The meaning of the word heat in everyday language often causes ambiguities and confusion, especially with temperature. While it is true that spontaneous heat transfer occurs from the higher temperature regions to the lower temperature regions, it is nevertheless possible to carry out a heat transfer from a cold body to the hot body, using of a thermal machine like a refrigerator. Moreover, during a change of state, a pure body does not change temperature while it exchanges energy in the form of heat.

The simplest example of a situation involving a heat transfer is that of two bodies in contact having different temperatures. The hottest body yields energy to the coldest body by conduction; its temperature decreases, the disorder, the thermal agitation, decreases. In return, the temperature of the cold body increases, the thermal agitation increases within it.

History and evolution of terminology

Heat, in everyday language, is often confused with the notion of temperature. Although very different from a scientific point of view, the two notions are still related to each other and the history of the genesis of thermodynamics has sometimes led to this confusion. Expressions such as “hot water” could lead to the mistaken belief that heat is a property of the system when it is a transfer of energy. Also, it is incorrect to say “the water loses heat” when it cools. The expression “heat transfer” is a pleonasm that is very widespread.

Until the eighteenth century, scientists thought that heat consisted of a fluid that had been called phlogiston (theory of phlogiston).

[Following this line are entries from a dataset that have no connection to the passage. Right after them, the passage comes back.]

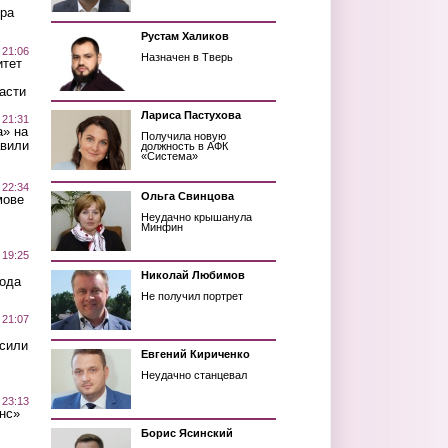
ра
Рустам Халиков
 21:06
Назначен в Тверь
итет
асти
Лариса Пастухова
 21:31
а» на
Получила новую
авили
должность в АФК
«Система»
 22:34
Ольга Свинцова
мове
Неудачно крышанула
Минфин
 19:25
Николай Любимов
вода
Не получил портрет
 21:07
осили
Евгений Кириченко
Неудачно станцевал
 23:13
нс»
Борис Ясинский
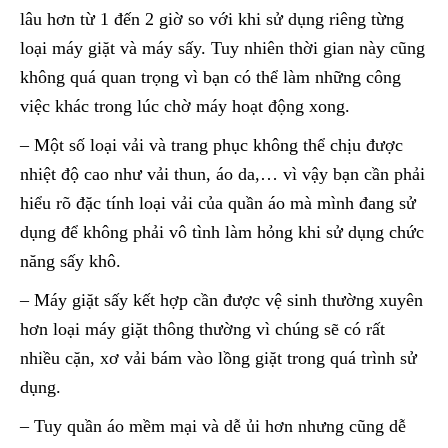
lâu hơn từ 1 đến 2 giờ so với khi sử dụng riêng từng
loại máy giặt và máy sấy. Tuy nhiên thời gian này cũng
không quá quan trọng vì bạn có thể làm những công
việc khác trong lúc chờ máy hoạt động xong.
– Một số loại vải và trang phục không thể chịu được
nhiệt độ cao như vải thun, áo da,… vì vậy bạn cần phải
hiểu rõ đặc tính loại vải của quần áo mà mình đang sử
dụng để không phải vô tình làm hỏng khi sử dụng chức
năng sấy khô.
– Máy giặt sấy kết hợp cần được vệ sinh thường xuyên
hơn loại máy giặt thông thường vì chúng sẽ có rất
nhiều cặn, xơ vải bám vào lồng giặt trong quá trình sử
dụng.
– Tuy quần áo mềm mại và dễ ủi hơn nhưng cũng dễ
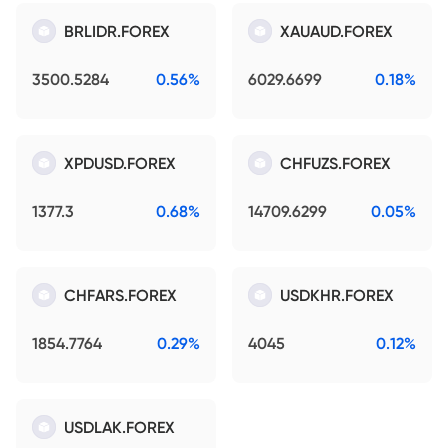
BRLIDR.FOREX
XAUAUD.FOREX
3500.5284
0.56%
6029.6699
0.18%
XPDUSD.FOREX
CHFUZS.FOREX
1377.3
0.68%
14709.6299
0.05%
CHFARS.FOREX
USDKHR.FOREX
1854.7764
0.29%
4045
0.12%
USDLAK.FOREX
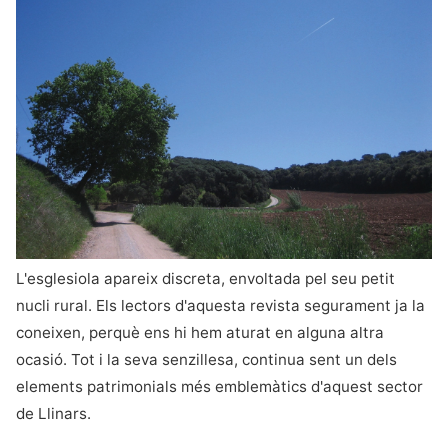
L'esglesiola apareix discreta, envoltada pel seu petit
nucli rural. Els lectors d'aquesta revista segurament ja la
coneixen, perquè ens hi hem aturat en alguna altra
ocasió. Tot i la seva senzillesa, continua sent un dels
elements patrimonials més emblemàtics d'aquest sector
de Llinars.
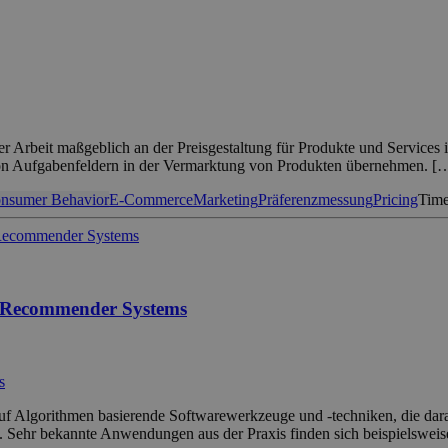
er Arbeit maßgeblich an der Preisgestaltung für Produkte und Services 
 von Aufgabenfeldern in der Vermarktung von Produkten übernehmen. [
nsumer Behavior
E-Commerce
Marketing
Präferenzmessung
Pricing
Time
to Recommender Systems
s
thmen basierende Softwarewerkzeuge und -techniken, die darauf a
d. Sehr bekannte Anwendungen aus der Praxis finden sich beispielsweis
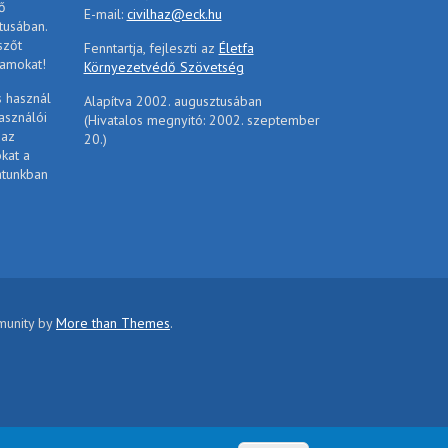
ő
E-mail:
civilhaz@eck.hu
tusában.
szőt
Fenntartja, fejleszti az
Életfa
ramokat!
Környezetvédő Szövetség
s használ
Alapítva 2002. augusztusában
asználói
(Hivatalos megnyitó: 2002. szeptember
 az
20.)
ókat a
atunkban
mmunity by
More than Themes
.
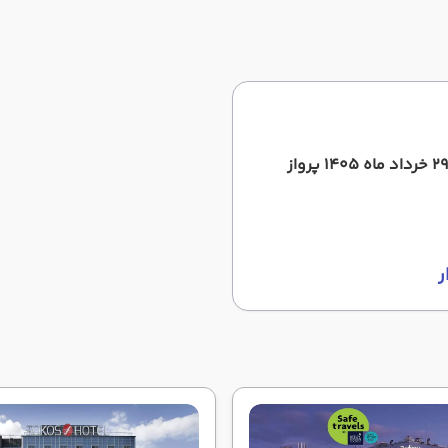
تور روسیه 7 شب (3 شب مسکو +4 شب سنت پترزبورگ ) ویژه29 خرداد ماه 1405 پرواز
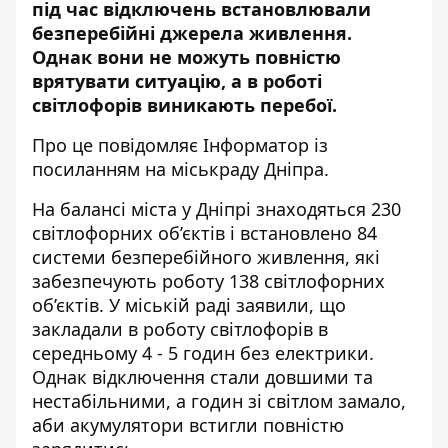
під час відключень встановлювали
безперебійні джерела живлення.
Однак вони не можуть повністю
врятувати ситуацію, а в роботі
світлофорів виникають перебої.
Про це повідомляє Інформатор із
посиланням на міськраду Дніпра.
На балансі міста у Дніпрі знаходяться 230
світлофорних об’єктів і встановлено 84
системи безперебійного живлення, які
забезпечують роботу 138 світлофорних
об’єктів. У міській раді заявили, що
закладали в роботу світлофорів в
середньому 4 - 5 годин без електрики.
Однак відключення стали довшими та
нестабільними, а годин зі світлом замало,
аби акумулятори встигли повністю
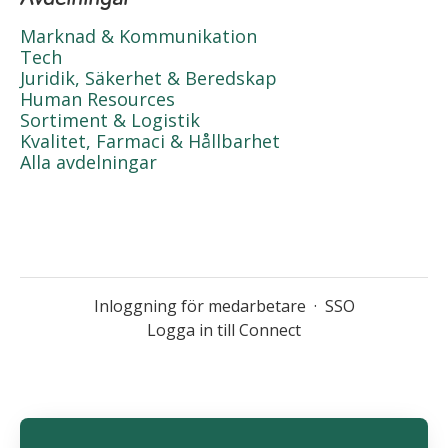
Marknad & Kommunikation
Tech
Juridik, Säkerhet & Beredskap
Human Resources
Sortiment & Logistik
Kvalitet, Farmaci & Hållbarhet
Alla avdelningar
Inloggning för medarbetare
·
SSO
Logga in till Connect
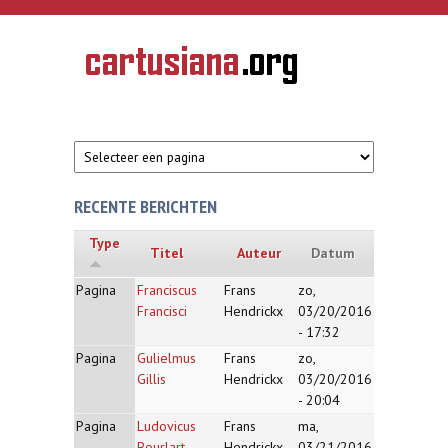
Overslaan en naar de inhoud gaan
CARTUSIANA
Geschiedenis
van de
kartuizerorde
in de
Nederlanden
RECENTE BERICHTEN
Type
Titel
Auteur
Datum
Pagina
Franciscus
Frans
zo,
Francisci
Hendrickx
03/20/2016
- 17:32
Pagina
Gulielmus
Frans
zo,
Gillis
Hendrickx
03/20/2016
- 20:04
Pagina
Ludovicus
Frans
ma,
Bourlart
Hendrickx
03/21/2016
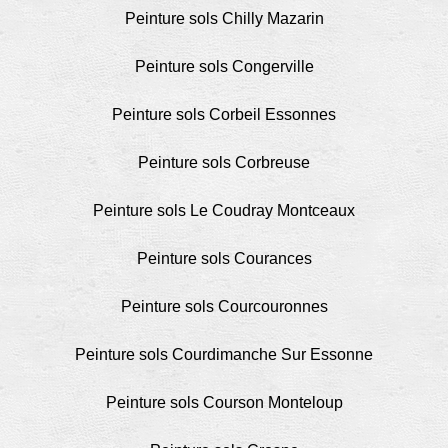
Peinture sols Chilly Mazarin
Peinture sols Congerville
Peinture sols Corbeil Essonnes
Peinture sols Corbreuse
Peinture sols Le Coudray Montceaux
Peinture sols Courances
Peinture sols Courcouronnes
Peinture sols Courdimanche Sur Essonne
Peinture sols Courson Monteloup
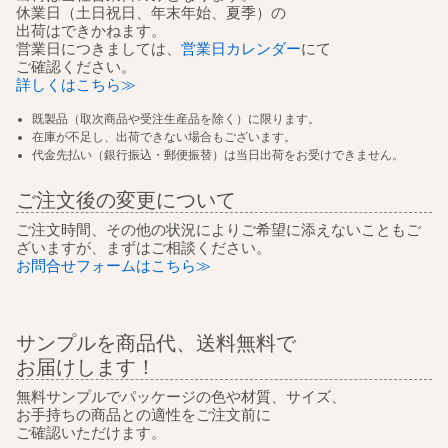
休業日（土日祝日、年末年始、夏季）の
出荷はできかねます。
営業日につきましては、
営業日カレンダー
にて
ご確認ください。
詳しくはこちら≫
既製品（取次商品や受注生産品を除く）に限ります。
在庫が不足し、出荷できない場合もございます。
代金先払い（銀行振込・郵便振替）は当日出荷をお受けできません。
ご注文後の変更について
ご注文時間、その他の状況によりご希望に添えないこともご
ざいますが、まずはご相談ください。
お問合せフォームはこちら≫
サンプルを商品代、送料無料で
お届けします！
無料サンプルでパッケージの色や材質、サイズ、
お手持ちの商品との適性をご注文前に
ご確認いただけます。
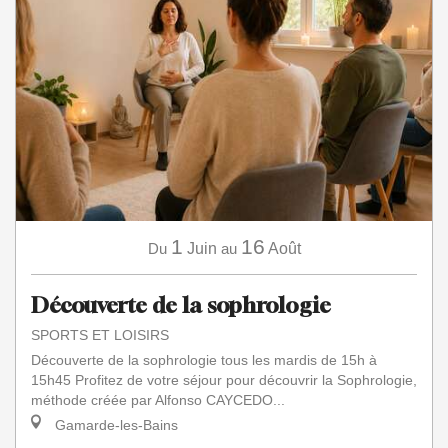
1
16
Du
Juin
au
Août
Découverte de la sophrologie
SPORTS ET LOISIRS
Découverte de la sophrologie tous les mardis de 15h à
15h45 Profitez de votre séjour pour découvrir la Sophrologie,
méthode créée par Alfonso CAYCEDO...
Gamarde-les-Bains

In the nineteenth century, heat was assimilated to a fluid: caloric. The progress and success of calorimetry imposed this theory until the middle of the nineteenth century. This concept is, for example, taken up by Sadi Carnot: a heat engine can only work if the heat flows from a body whose temperature is higher to a body whose temperature is lower; reasoning corresponding to an analogy with a hydraulic machine that derives its energy from the passage of water from a high altitude reservoir to a lower altitude reservoir.

It is only with the advent of statistical thermodynamics that heat will be defined as a transfer of the thermal agitation of particles at the microscopic level. A system whose particles are statistically more agitated will have an equilibrium temperature, defined at the macroscopic scale, higher. Temperature is therefore a macroscopic quantity which is the statistical reflection of kinetic energies of particles at the microscopic scale. During random shocks, the most agitated particles transmit their kinetic energies to the least agitated particles. The balance of these transfers of microscopic kinetic energies corresponds to the heat exchanged between systems consisting of particles whose average thermal agitation is different.

Temperature is an intensive state function used to describe the equilibrium state of a system whereas heat is a transfer of thermal agitation comparable to a quantity of energy, associated with the evolution of a system between two distinct or identical states if the transformation is cyclic.